**Extracted material**:

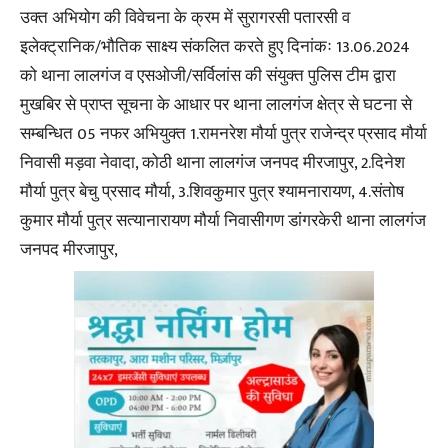
उक्त अभियोग की विवेचना के क्रम में सुरागरसी पतारसी व
इलेक्ट्रानिक/भौतिक साक्ष्य संकलित करते हुए दिनांकः 13.06.2024
को थाना लालगंज व एसओजी/सर्विलांस की संयुक्त पुलिस टीम द्वारा
मुखबिर से प्राप्त सूचना के आधार पर थाना लालगंज क्षेत्र से घटना से
सम्बन्धित 05 नफर अभियुक्त 1.रामनरेश मौर्या पुत्र राजेन्द्र प्रसाद मौर्या
निवासी मड़वा नेवादा, कोठी थाना लालगंज जनपद मीरजापुर, 2.दिनेश
मौर्या पुत्र बेचु प्रसाद मौर्या, 3.शिवकुमार पुत्र श्यामनारायण, 4.संतोष
कुमार मौर्या पुत्र सत्यानारायण मौर्या निवासीगण डांगरकेरी थाना लालगंज
जनपद मीरजापुर,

**What you need to do**: What you return should match the records above word for word, minus the pictures.

**Answer area**:
उक्त अभियोग की विवेचना के क्रम में सुरागरसी पतारसी व
इलेक्ट्रानिक/भौतिक साक्ष्य संकलित करते हुए दिनांकः 13.06.2024
को थाना लालगंज व एसओजी/सर्विलांस की संयुक्त पुलिस टीम द्वारा
मुखबिर से प्राप्त सूचना के आधार पर थाना लालगंज क्षेत्र से घटना से
सम्बन्धित 05 नफर अभियुक्त 1.रामनरेश मौर्या पुत्र राजेन्द्र प्रसाद मौर्या
निवासी मड़वा नेवादा, कोठी थाना लालगंज जनपद मीरजापुर, 2.दिनेश
मौर्या पुत्र बेचु प्रसाद मौर्या, 3.शिवकुमार पुत्र श्यामनारायण, 4.संतोष
कुमार मौर्या पुत्र सत्यानारायण मौर्या निवासीगण डांगरकेरी थाना लालगंज
जनपद मीरजापुर,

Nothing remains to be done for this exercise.